First we prepare a series representing the row with minimal `medv` and drop the `medv` value. Then we create a data frame with the value, mean, median and standard deviation of all the variables. 

In [None]:
sel = boston.iloc[boston['medv'].idxmin()].drop('medv')
others = boston.drop('medv', axis=1)

df = pd.DataFrame({'variable': sel.index,
                   'value': sel,
                   'mean': others.mean(),
                   'median': others.median(),
                   'std': others.std()})
df.set_index('variable')

The full distributions contain more information so we create a graphical overview.

In [None]:
cols = 4
rows = len(sel) // cols + 1
fig = plt.figure(figsize=(12,9))
for idx, (var, value) in enumerate(zip(sel.index, sel)):
    row = idx // cols
    col = idx % cols
    ax = plt.subplot2grid((rows,cols),(row, col), fig=fig)
    sns.distplot(others[var], kde=False, ax=ax)
    ax.axvline(value, color='C1', label=var)
    ax.legend()
plt.show()

The suburb with the minimum `medv` can be expected to be one of the poorest neighbourhoods. The graphical overview confirms several expectations we have for poor neighbourhoods. For example, the crime rate is rather high and the number of rooms per dwelling is low.

### H. Conditional Row Selection

In this data set, how many of the suburbs average more than seven rooms per dwelling? More than eight rooms per dwelling? Comment on the suburbs that average more than eight rooms per dwelling.  
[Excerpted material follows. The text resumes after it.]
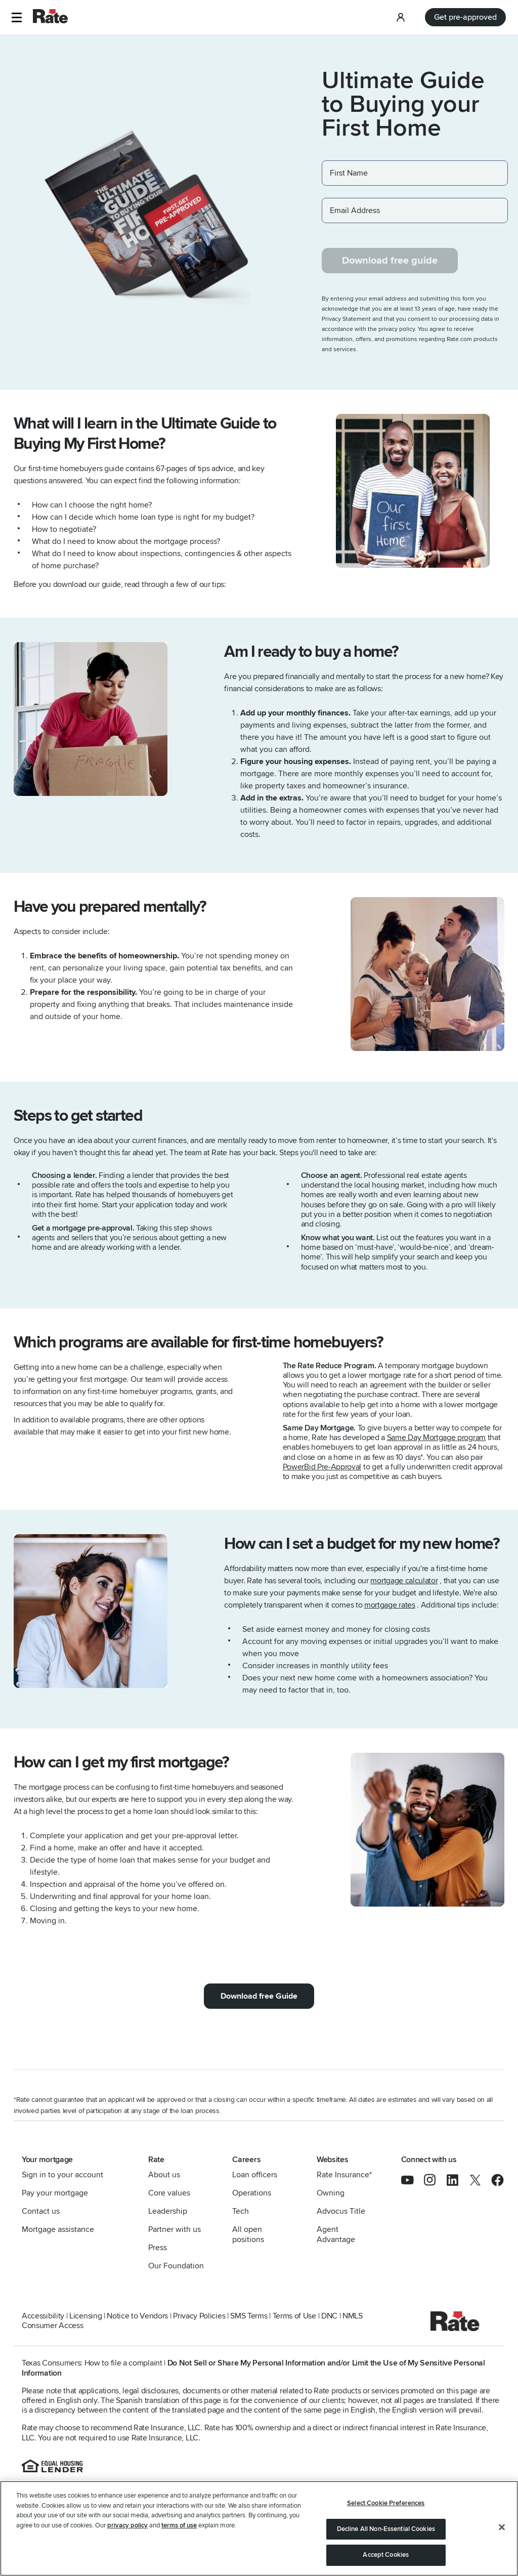  What do you see at coordinates (386, 2529) in the screenshot?
I see `Decline All Non-Essential Cookies` at bounding box center [386, 2529].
We can sum over Boolean values to get the counts:

In [None]:
print((boston['rm'] > 7).sum(), (boston['rm'] > 8).sum())

We plot some distributions, using the `rm` condition for colour coding.

In [None]:
fig, ax = plt.subplots(2, 2, figsize=(12,9))
sns.distplot(boston[boston.rm <= 8]['lstat'], label='rm <= 8', ax=ax[0][0])
sns.distplot(boston[boston.rm > 8]['lstat'], label='rm > 8', ax=ax[0][0])
ax[0][0].legend()
sns.distplot(boston[boston.rm <= 8]['medv'], label='rm <= 8', ax=ax[0][1])
sns.distplot(boston[boston.rm > 8]['medv'], label='rm > 8', ax=ax[0][1])
ax[0][1].legend()
sns.distplot(boston[boston.rm <= 8]['indus'], label='rm <= 8', ax=ax[1][0])
sns.distplot(boston[boston.rm > 8]['indus'], label='rm > 8', ax=ax[1][0])
ax[1][0].legend()
sns.distplot(boston[boston.rm <= 8]['ptratio'], label='rm <= 8', ax=ax[1][1])
sns.distplot(boston[boston.rm > 8]['ptratio'], label='rm > 8', ax=ax[1][1])
ax[1][1].legend()
plt.show()

We expect the suburbs averaging more than eight rooms per dwelling to be rather rich neighbourhoods. This is confirmed by the `lstat` and `medv` distributions. Most of these suburbs have a low number of industrial installations. There is no clear conclusion to draw from the `ptratio` distibrution.